韓国の伝統市場ならほぼどこにでもあります。ソウルなら広蔵市場(クァンジャンシジャン)や南大門市場(ナンデムンシジャン)、通仁市場(トンインシジャン)。プサンならBIFF広場近くの屋台通りや西面市場。テグなら西門市場(ソムンシジャン)。こういう大きな市場だけじゃなく、地元の小さな在来市場にも粉食を売るお店は必ずあります。

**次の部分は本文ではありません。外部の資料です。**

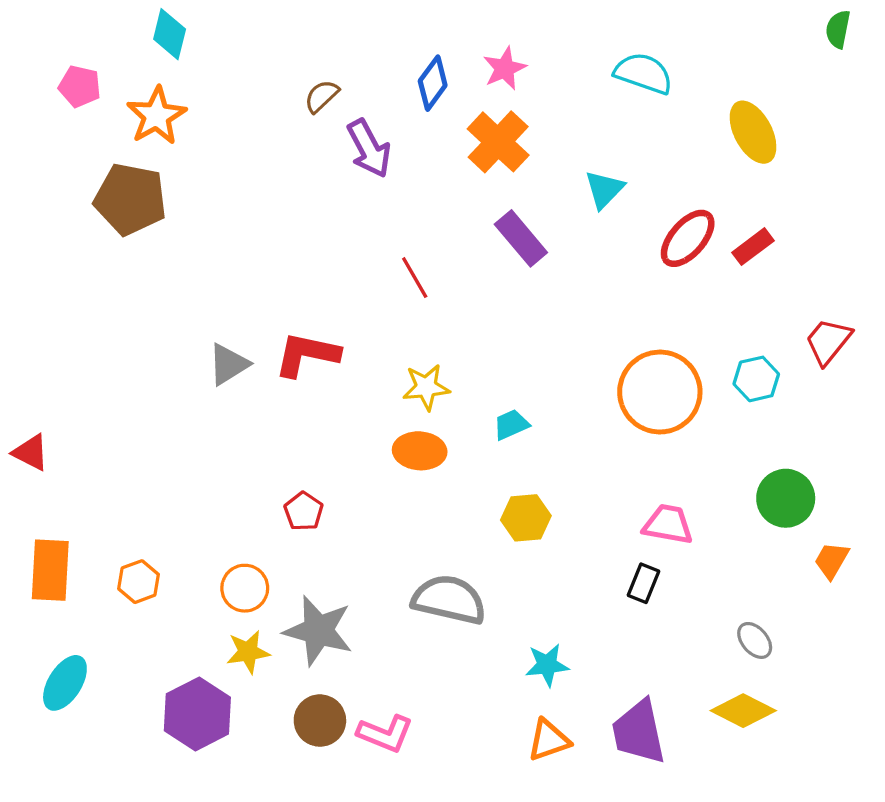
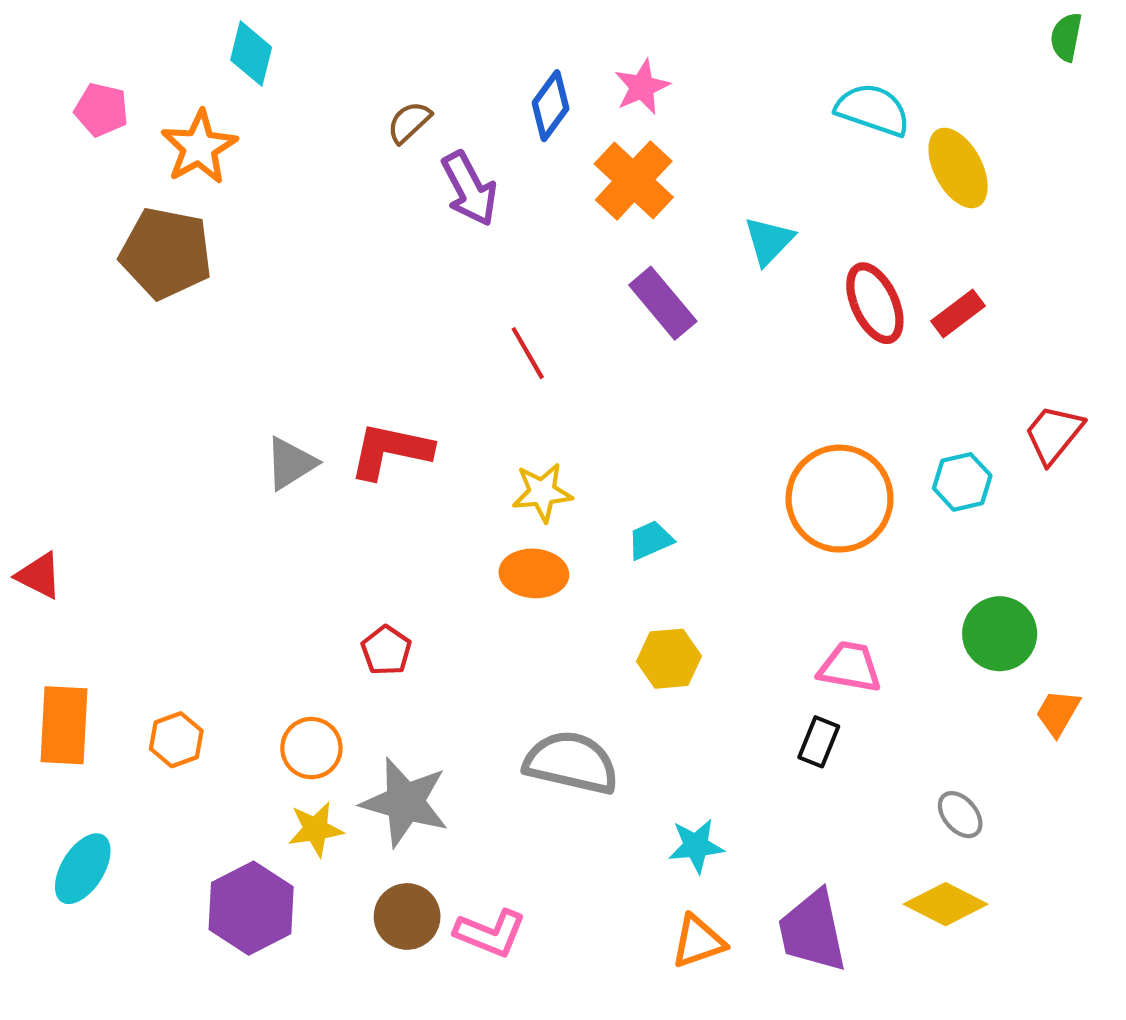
cyan diamond: (170, 34) -> (251, 54), moved
cyan semicircle: (644, 73) -> (873, 110), moved
red ellipse: (688, 238) -> (875, 303), turned -66

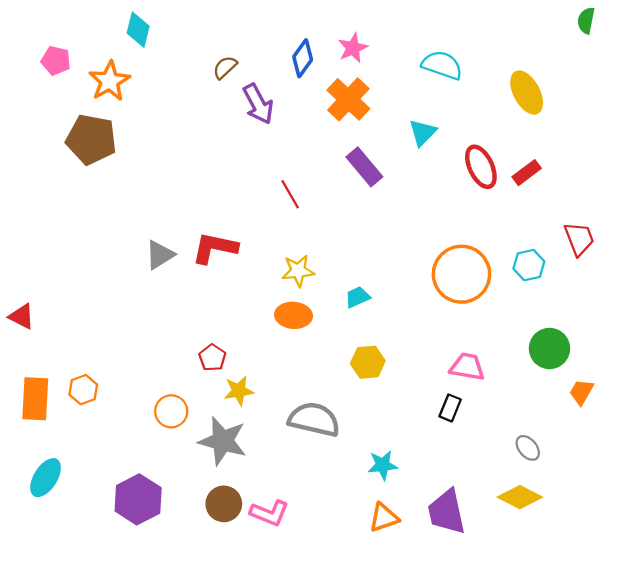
cyan semicircle: (873, 110) -> (442, 65), moved
red trapezoid: (1054, 434) -> (579, 239), turned 120
orange hexagon: (176, 740) -> (83, 390), moved
yellow star: (316, 829) -> (239, 391), moved

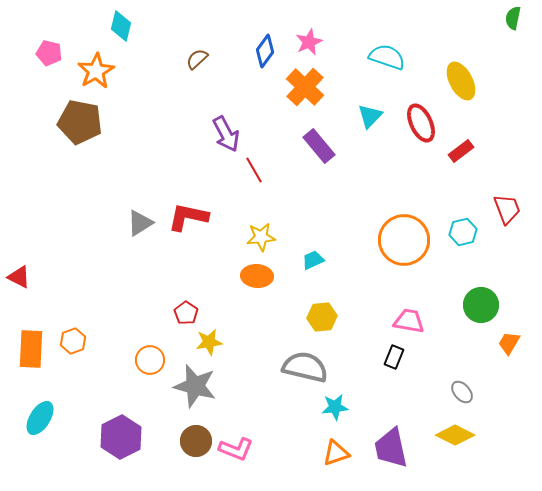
purple arrow: (258, 104) -> (226, 134), moved
red ellipse: (481, 167) -> (421, 123), moved
gray semicircle: (314, 419) -> (305, 367), moved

伝統市場じゃなくても大丈夫。韓国のどこでも「粉食(ブンシク)」と書いてあるお店に入れば、うどんとミニキンパはほぼ定番メニューです。路地裏のボロいお店にもあります。わざわざ探さなくても歩いていれば出会えます。それがこの食べ物のいいところなんです。
💡 旅のヒント
「セット」で頼むと単品より安くなるお店がけっこうあります。うどん¥300〜500、ミニキンパ¥200〜400。両方合わせても¥1,000(約7〜8ドル)いきません。
よくある質問
Q. 韓国式市場うどんは辛いですか?
スープ自体は辛くないです。ヤンニョムジャンを溶かすとピリ辛になりますが、入れなければ大丈夫。「辛くしないでください」のひと言でOKです。
Q. ミニキンパにお肉やお魚は入っていますか?
基本はにんじん、ほうれん草、たくあん(タンムジ)くらいです。お肉やお魚は普通入りません。ただお店によって具材は違うし、ごはんにごま油を使っているので完全なヴィーガンとは言えない場合もあります。アレルギーがある方は注文前に確認してくださいね。
Q. いくらですか?
うどん¥300〜500、ミニキンパ¥200〜400。両方合わせても¥1,000いきません。